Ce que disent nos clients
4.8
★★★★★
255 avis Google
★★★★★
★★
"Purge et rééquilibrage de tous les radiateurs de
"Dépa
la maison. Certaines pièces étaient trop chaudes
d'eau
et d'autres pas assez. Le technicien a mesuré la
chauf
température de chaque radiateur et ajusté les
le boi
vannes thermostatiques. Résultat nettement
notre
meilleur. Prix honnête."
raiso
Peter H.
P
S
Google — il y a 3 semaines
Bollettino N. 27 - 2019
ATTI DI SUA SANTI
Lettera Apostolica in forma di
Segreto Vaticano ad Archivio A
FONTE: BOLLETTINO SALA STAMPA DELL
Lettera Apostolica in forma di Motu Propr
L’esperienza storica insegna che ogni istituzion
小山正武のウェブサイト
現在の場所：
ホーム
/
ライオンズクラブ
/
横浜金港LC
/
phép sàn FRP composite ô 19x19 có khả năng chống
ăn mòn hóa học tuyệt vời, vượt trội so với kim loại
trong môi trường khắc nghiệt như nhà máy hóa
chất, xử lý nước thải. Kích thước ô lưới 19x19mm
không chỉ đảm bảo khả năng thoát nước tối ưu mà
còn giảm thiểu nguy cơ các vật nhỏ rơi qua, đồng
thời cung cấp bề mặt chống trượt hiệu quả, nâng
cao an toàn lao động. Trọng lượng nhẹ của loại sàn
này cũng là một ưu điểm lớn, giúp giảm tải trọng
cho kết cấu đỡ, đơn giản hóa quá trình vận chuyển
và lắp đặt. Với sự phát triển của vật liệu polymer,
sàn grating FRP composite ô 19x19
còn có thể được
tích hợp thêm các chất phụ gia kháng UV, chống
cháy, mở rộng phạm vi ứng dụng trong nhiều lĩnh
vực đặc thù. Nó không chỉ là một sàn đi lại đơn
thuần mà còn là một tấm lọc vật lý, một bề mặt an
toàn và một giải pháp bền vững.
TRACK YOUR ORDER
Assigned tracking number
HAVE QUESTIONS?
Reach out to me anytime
------------------------------------------------------------
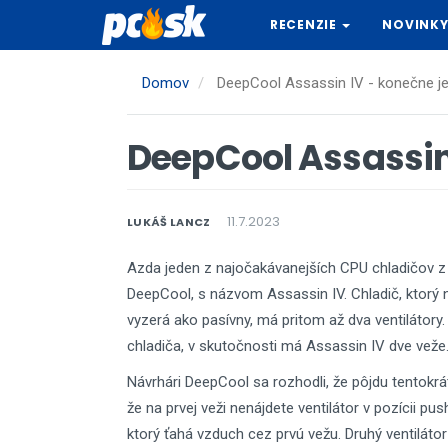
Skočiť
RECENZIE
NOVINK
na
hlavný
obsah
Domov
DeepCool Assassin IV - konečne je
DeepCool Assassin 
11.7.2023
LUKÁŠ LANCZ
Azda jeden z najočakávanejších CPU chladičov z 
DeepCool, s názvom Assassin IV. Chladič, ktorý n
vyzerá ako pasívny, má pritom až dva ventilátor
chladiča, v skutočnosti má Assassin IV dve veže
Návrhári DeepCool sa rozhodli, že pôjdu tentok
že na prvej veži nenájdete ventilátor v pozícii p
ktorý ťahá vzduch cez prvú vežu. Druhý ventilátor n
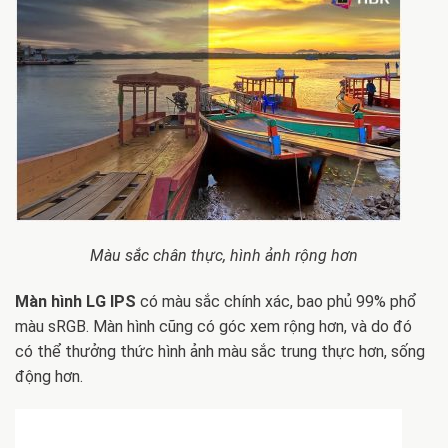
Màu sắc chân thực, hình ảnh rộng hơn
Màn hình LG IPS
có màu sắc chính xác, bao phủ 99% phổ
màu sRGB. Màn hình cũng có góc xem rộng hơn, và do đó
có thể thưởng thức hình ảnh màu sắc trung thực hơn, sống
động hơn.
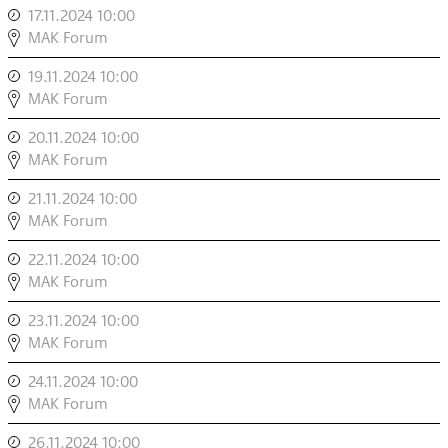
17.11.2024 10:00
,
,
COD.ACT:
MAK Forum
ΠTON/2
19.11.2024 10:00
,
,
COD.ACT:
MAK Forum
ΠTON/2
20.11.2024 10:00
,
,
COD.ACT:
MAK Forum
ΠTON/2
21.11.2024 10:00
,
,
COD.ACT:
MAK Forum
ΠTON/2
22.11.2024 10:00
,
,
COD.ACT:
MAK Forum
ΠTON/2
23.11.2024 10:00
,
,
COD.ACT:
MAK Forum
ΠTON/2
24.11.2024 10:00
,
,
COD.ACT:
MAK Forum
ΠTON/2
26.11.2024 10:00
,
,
------------------------------------------------------------
### ASSIGNMENT
Look above for the line holding "小山正武のウェブサイト" and the line holding "chất, xử lý", then output exactly those two lines and every line between them, nothing more.

### SOLUTION
小山正武のウェブサイト
現在の場所：
ホーム
/
ライオンズクラブ
/
横浜金港LC
/
phép sàn FRP composite ô 19x19 có khả năng chống
ăn mòn hóa học tuyệt vời, vượt trội so với kim loại
trong môi trường khắc nghiệt như nhà máy hóa
chất, xử lý nước thải. Kích thước ô lưới 19x19mm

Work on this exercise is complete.